No way possible to assess the nature of the patient’s variant
Posted 05.01.22, 02:41 AM
Most American doctors have no way of determining which variant of the coronavirus a patient carries, a distinction that could mean the difference between life and death.
High-risk patients with the Delta variant could benefit greatly from two specific monoclonal antibody treatments that reduce hospitalizations and deaths. But these drugs would likely do nothing for patients with omicron, who would only respond to a third antibody treatment which is very rare.
While U.S. officials have approved the use of a bypass test that can identify omicron’s genetic signature, experts say it’s not possible for large healthcare systems facing a patient crash. ‘use in each case.
This makes treating patients difficult in places like Maryland, where cases are on the rise and omicron makes up about 58% of them. The Delta variant also holds up well in the Great Plains and parts of the West, including California.
While there is no approved test to determine each individual’s variant, a nationwide network of states and other labs are using genome sequencing tests to track variants on a large scale in communities.

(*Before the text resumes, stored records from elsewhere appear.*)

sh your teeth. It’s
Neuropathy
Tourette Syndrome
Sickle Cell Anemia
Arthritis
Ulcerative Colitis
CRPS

Health systems then use these regional estimates or their own data to decide which antibody treatments to use in their clinics and hospitals.

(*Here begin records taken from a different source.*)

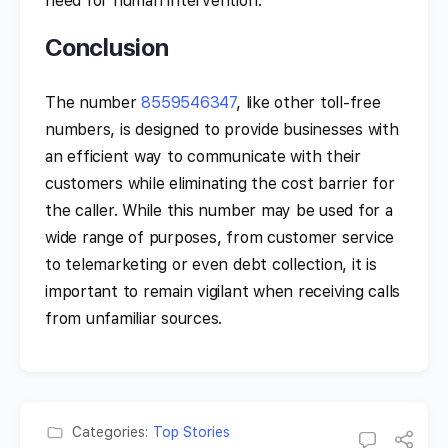
need for human intervention.
Conclusion
The number
8559546347
, like other toll-free
numbers, is designed to provide businesses with
an efficient way to communicate with their
customers while eliminating the cost barrier for
the caller. While this number may be used for a
wide range of purposes, from customer service
to telemarketing or even debt collection, it is
important to remain vigilant when receiving calls
from unfamiliar sources.
Categories:
Top Stories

Many of them concluded that a largely Delta patient community would benefit the most from antibody-based drugs made by Regeneron and Eli Lilly, while communities where omicron patients predominate would benefit from GlaxoSmithKline’s antibodies and Vir Biotechnology.
Federal officials tried to make the decision for the nation. On December 23, they stopped shipments of antibody treatments by Eli Lilly and Regeneron after the Centers for Disease Control and Prevention said 73% of Covid cases in the United States were omicron.

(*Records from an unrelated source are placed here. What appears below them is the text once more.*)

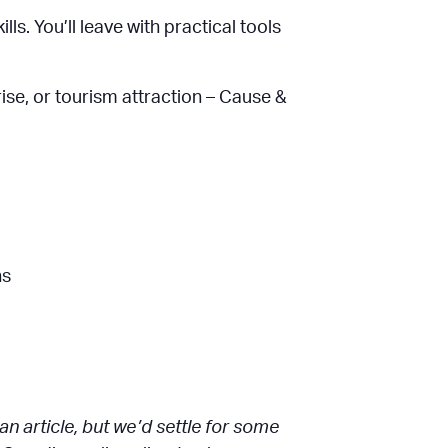
ls. You’ll leave with practical tools
rise, or tourism attraction – Cause &
hs
 article, but we’d settle for some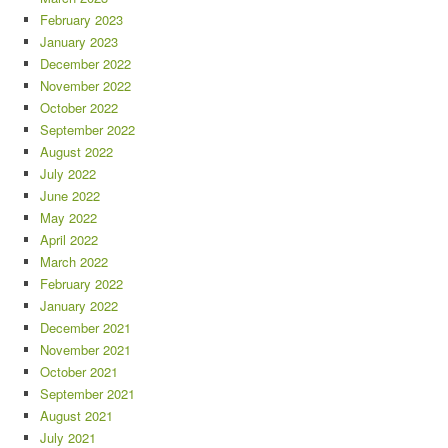
February 2023
January 2023
December 2022
November 2022
October 2022
September 2022
August 2022
July 2022
June 2022
May 2022
April 2022
March 2022
February 2022
January 2022
December 2021
November 2021
October 2021
September 2021
August 2021
July 2021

An outcry followed from Republican political leaders, who argued that some people in their states were still infected with Delta. And on Tuesday, the CDC lowered its estimate of national Omicron cases to 59%. On December 31, federal authorities resumed national shipping of all antibody treatments.
Over the next few weeks, as the country grapples with this uneven mix of the two variants, tailoring treatments to each patient will be “extraordinarily difficult,” said Dr Alex Greninger, deputy director of the University of Clinical Virology Laboratories. Washington Medical Center.